**ACTION ITEM**
Take the line containing "Area Sicurezza" and every line after it to the end of the records, and copy them exactly, leaving out pictures.

- - -

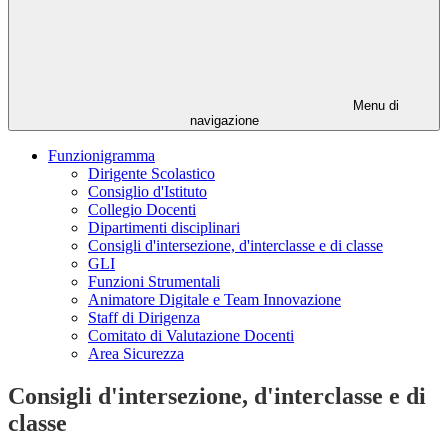
Menu di
navigazione
Funzionigramma
Dirigente Scolastico
Consiglio d'Istituto
Collegio Docenti
Dipartimenti disciplinari
Consigli d'intersezione, d'interclasse e di classe
GLI
Funzioni Strumentali
Animatore Digitale e Team Innovazione
Staff di Dirigenza
Comitato di Valutazione Docenti
Area Sicurezza
Consigli d'intersezione, d'interclasse e di
classe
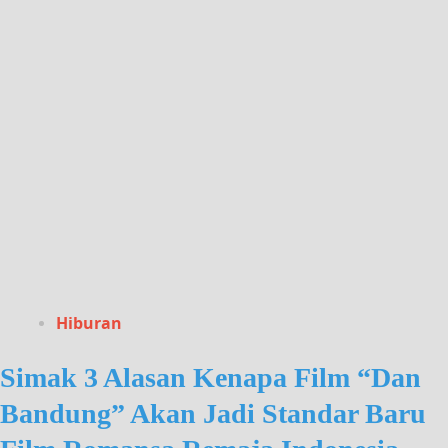
Hiburan
Simak 3 Alasan Kenapa Film “Dan
Bandung” Akan Jadi Standar Baru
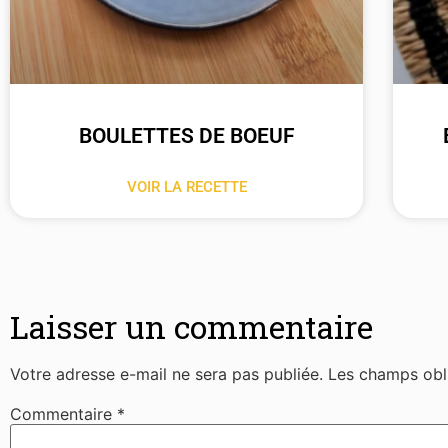
BOULETTES DE BOEUF
VOIR LA RECETTE
Laisser un commentaire
Votre adresse e-mail ne sera pas publiée.
Les champs obl
Commentaire
*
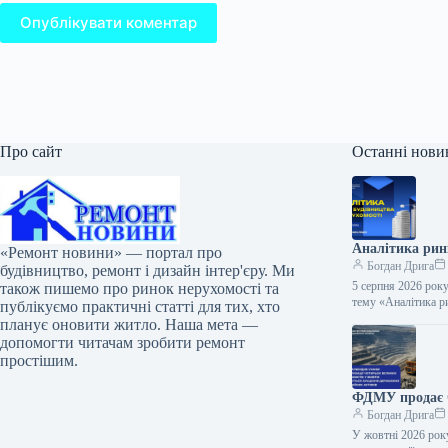
Опублікувати коментар
Про сайт
Останні нови
Аналітика ринк
«Ремонт новини» — портал про
Богдан Дрига
будівництво, ремонт і дизайн інтер'єру. Ми
5 серпня 2026 року
також пишемо про ринок нерухомості та
тему «Аналітика р
публікуємо практичні статті для тих, хто
планує оновити житло. Наша мета —
допомогти читачам зробити ремонт
простішим.
ФДМУ продає О
Богдан Дрига
У жовтні 2026 рок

- - -

**EXERCISE SOLUTION**
Area Sicurezza
Consigli d'intersezione, d'interclasse e di
classe
Hiburan
Simak 3 Alasan Kenapa Film “Dan
Bandung” Akan Jadi Standar Baru
BOULETTES DE BOEUF
VOIR LA RECETTE
Laisser un commentaire
Votre adresse e-mail ne sera pas publiée.
Les champs obl
Commentaire
*
Опублікувати коментар
Про сайт
Останні нови
Аналітика ринк
«Ремонт новини» — портал про
Богдан Дрига
будівництво, ремонт і дизайн інтер'єру. Ми
5 серпня 2026 року
також пишемо про ринок нерухомості та
тему «Аналітика р
публікуємо практичні статті для тих, хто
планує оновити житло. Наша мета —
допомогти читачам зробити ремонт
простішим.
ФДМУ продає О
Богдан Дрига
У жовтні 2026 рок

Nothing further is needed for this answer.